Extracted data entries
* * * *

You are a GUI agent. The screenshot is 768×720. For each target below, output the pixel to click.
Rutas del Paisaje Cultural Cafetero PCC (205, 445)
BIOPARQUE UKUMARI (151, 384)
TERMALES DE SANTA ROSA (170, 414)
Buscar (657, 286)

* * * *

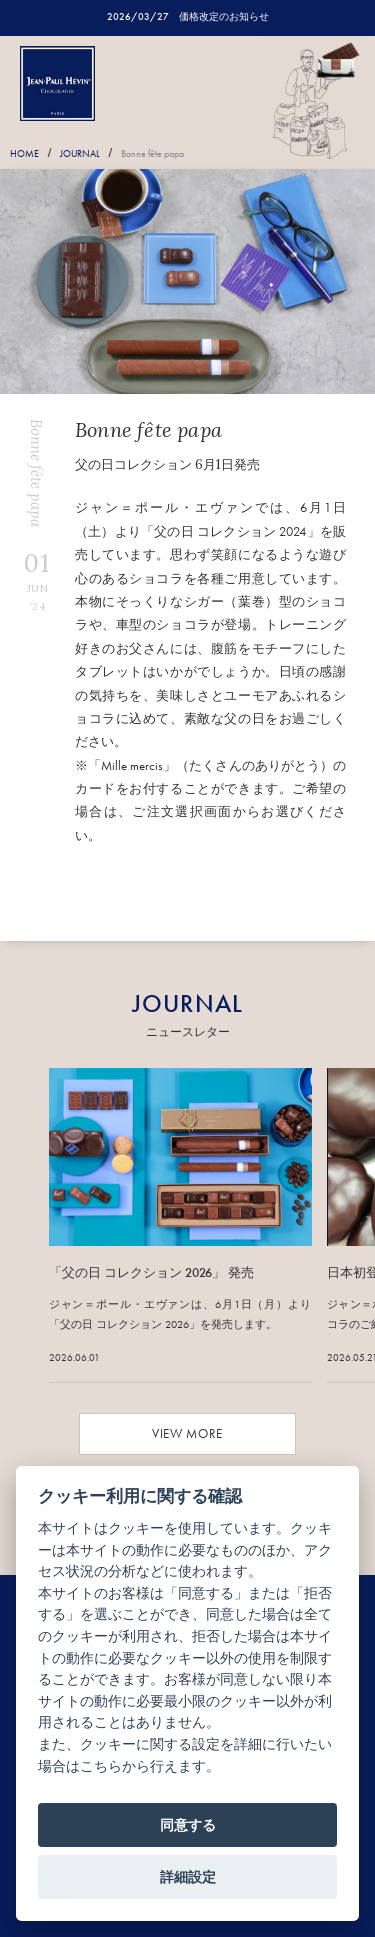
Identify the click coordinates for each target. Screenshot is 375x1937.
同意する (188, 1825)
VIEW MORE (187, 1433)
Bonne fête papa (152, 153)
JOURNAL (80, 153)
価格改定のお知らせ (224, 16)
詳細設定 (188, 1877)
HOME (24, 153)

* * * *

WHAT TO DO – Only the lines containing the word "click" should be returned from the data above.

WRITTEN ANSWER –
You are a GUI agent. The screenshot is 768×720. For each target below, output the pixel to click.
Identify the click coordinates for each target. Screenshot is 375x1937.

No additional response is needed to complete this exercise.